2025 Japanese television series

Asura (阿修羅のごとく, Ashura no Gotoku) is a Japanese streaming drama television series directed by Hirokazu Kore-eda. It is an adaptation of the 1979 series Ashura no Gotoku and stars Rie Miyazawa, Machiko Ono, Yū Aoi and Suzu Hirose. The series premiered on Netflix on January 9, 2025, to widespread acclaim.

== Cast ==
Source:
- Rie Miyazawa as Tsunako Mitamura, the oldest sister
- Machiko Ono as Makiko Satomi, the second sister
- Yū Aoi as Takiko Takezawa, the third sister
- Suzu Hirose as Sakiko Takezawa, the youngest sister
- Masahiro Motoki as Takao Satomi, Makiko's husband
- Ryuhei Matsuda as Shizuo Katsumata, a private detective
- Kisetsu Fujiwara as Hidemitsu Jinnai, Sakiko's boyfriend
- Seiyō Uchino as Sadaharu Masukawa, Tsunako's lover
- Jun Kunimura as Kotaro Takezawa, the four sisters' father
- Keiko Matsuzaka as Fuji Takezawa, the four sisters' mother
- Yui Natsukawa as Sadaharu's wife
- Naho Toda as Kotaro's mistress
- Kumi Takiuchi as Keiko Akagi, Takao's subordinate
- Kairi Jo as Hiro Satomi, Makiko and Takao's son
- Maru Nouchi as Yoko, Makiko and Takao's daughter
- Atsuko Takahata as Hidemitsu's mother

== Production ==
In November 2024, the series was announced on Netflix.

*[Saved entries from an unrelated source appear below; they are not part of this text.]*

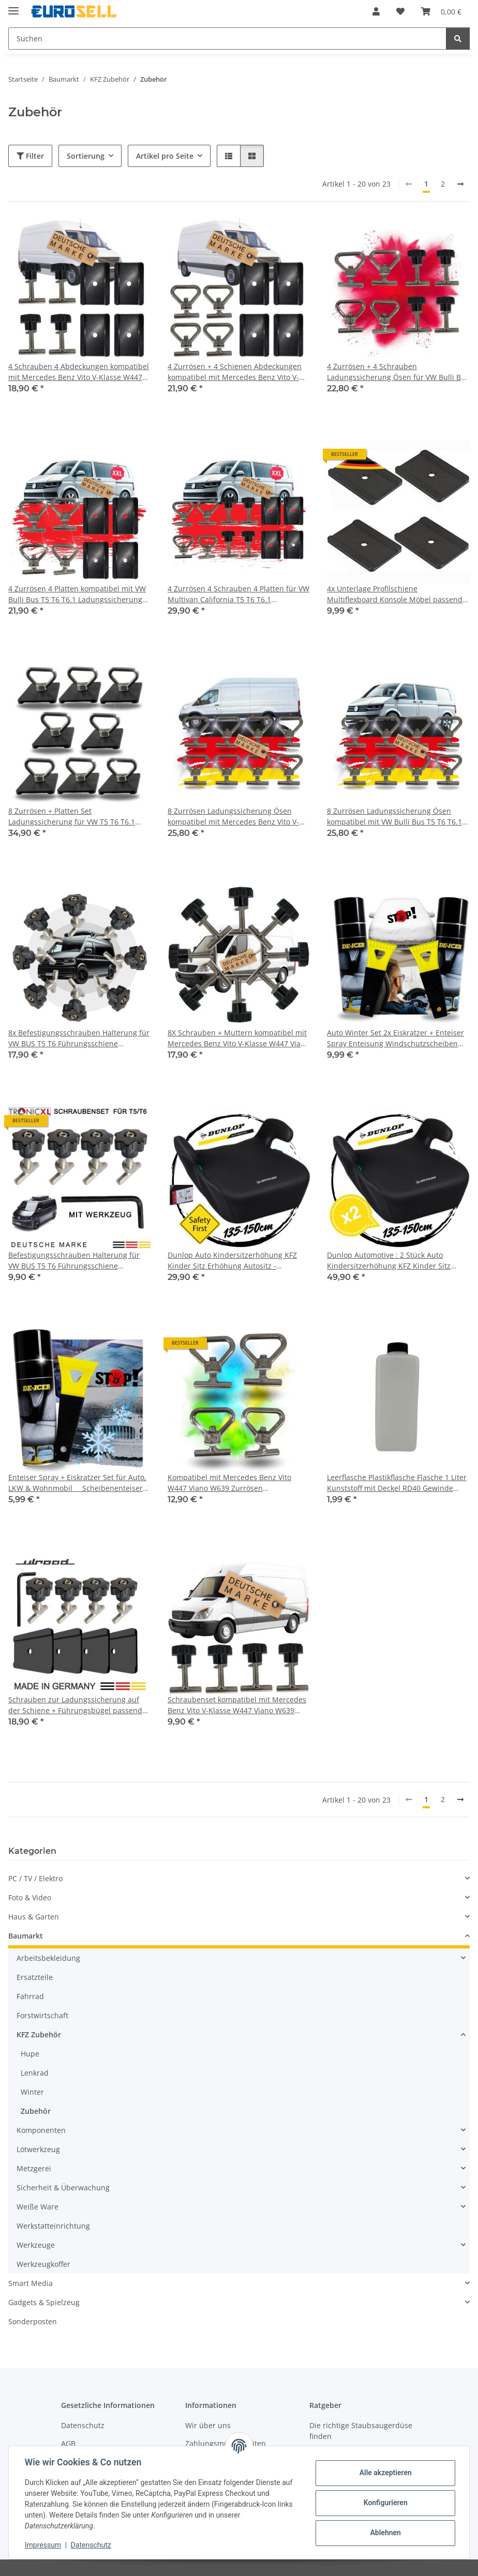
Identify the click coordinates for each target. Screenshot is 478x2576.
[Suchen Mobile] (227, 38)
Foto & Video (29, 1897)
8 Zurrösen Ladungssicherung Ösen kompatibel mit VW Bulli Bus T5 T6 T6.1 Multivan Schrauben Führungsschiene (394, 816)
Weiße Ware (37, 2207)
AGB (68, 2443)
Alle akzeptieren (384, 2472)
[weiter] (460, 184)
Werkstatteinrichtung (53, 2226)
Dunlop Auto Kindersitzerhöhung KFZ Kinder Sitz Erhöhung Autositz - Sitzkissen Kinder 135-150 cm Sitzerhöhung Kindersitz (232, 1260)
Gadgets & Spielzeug (44, 2302)
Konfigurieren (385, 2502)
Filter (30, 156)
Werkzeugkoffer (43, 2264)
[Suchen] (458, 38)
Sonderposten (32, 2321)
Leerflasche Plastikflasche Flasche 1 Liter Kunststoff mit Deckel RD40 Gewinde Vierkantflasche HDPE (397, 1482)
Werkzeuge (36, 2245)
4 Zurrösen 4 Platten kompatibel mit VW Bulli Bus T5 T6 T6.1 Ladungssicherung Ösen (77, 594)
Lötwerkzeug (38, 2149)
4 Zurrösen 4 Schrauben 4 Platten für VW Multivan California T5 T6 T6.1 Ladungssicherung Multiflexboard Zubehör (238, 594)
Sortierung (85, 156)
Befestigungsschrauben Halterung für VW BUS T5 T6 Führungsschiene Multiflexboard (74, 1260)
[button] (376, 11)
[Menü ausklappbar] (13, 6)
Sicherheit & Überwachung (63, 2187)
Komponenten (41, 2130)
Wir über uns (208, 2425)
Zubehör (36, 2111)
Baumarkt (25, 1936)
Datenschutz (91, 2545)
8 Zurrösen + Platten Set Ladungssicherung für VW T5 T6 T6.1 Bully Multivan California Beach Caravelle (79, 816)
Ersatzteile (35, 1977)
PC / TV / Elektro (35, 1878)
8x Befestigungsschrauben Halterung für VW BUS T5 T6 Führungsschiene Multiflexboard (79, 1038)
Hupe (30, 2054)
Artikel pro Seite (164, 156)
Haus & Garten (33, 1917)
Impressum (43, 2545)
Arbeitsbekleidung (48, 1958)
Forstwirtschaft (42, 2015)
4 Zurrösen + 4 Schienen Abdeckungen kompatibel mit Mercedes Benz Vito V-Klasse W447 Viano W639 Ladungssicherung (235, 372)
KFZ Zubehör (39, 2034)
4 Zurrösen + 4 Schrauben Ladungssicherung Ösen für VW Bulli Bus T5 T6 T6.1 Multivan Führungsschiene (398, 372)
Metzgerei (34, 2168)
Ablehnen (384, 2532)
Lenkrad (35, 2073)
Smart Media (30, 2283)
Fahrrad (30, 1996)
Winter (32, 2092)
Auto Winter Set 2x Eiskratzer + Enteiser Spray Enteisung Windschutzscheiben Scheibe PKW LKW (395, 1038)
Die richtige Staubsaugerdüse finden (360, 2430)
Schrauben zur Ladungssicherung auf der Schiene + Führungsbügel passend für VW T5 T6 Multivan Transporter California (75, 1705)
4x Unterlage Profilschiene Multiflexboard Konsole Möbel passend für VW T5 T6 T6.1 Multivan (394, 594)
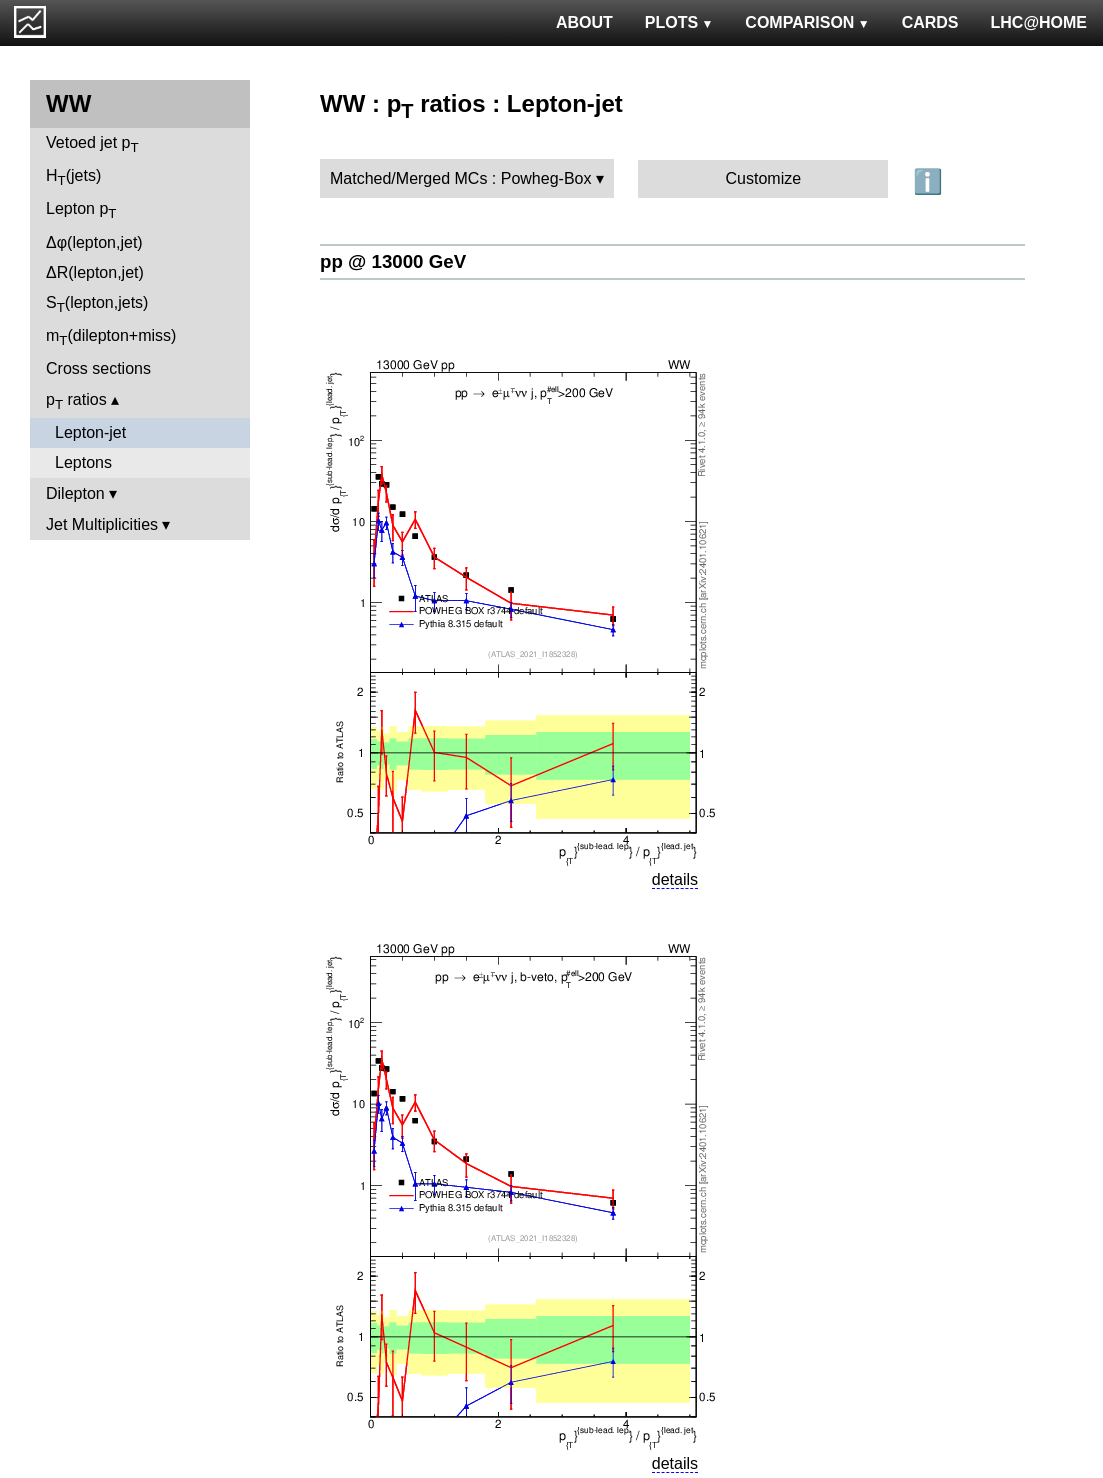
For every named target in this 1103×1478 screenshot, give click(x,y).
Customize (764, 178)
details (675, 879)
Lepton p (81, 210)
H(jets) (73, 177)
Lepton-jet (90, 432)
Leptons (83, 462)
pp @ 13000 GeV (393, 261)
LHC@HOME (1039, 22)
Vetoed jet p (92, 144)
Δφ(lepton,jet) (94, 242)
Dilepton (75, 493)
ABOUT (584, 22)
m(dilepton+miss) (111, 337)
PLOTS (679, 22)
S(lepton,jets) (97, 304)
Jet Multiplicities (102, 524)
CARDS (930, 22)
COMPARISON (807, 22)
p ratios (76, 401)
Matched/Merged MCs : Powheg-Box (460, 178)
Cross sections (98, 368)
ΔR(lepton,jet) (95, 272)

Principal photography was concluded in 2024. The trailer of the series was released on December 16, 2024.

== Reception ==
Asura received unanimous acclaim, with reviewers from The Guardian and The New York Times calling it "the best Netflix drama in years," and "so good it makes other shows look bad."

 Joly Herman of Common Sense Media gave the series a grade of five out of five stars.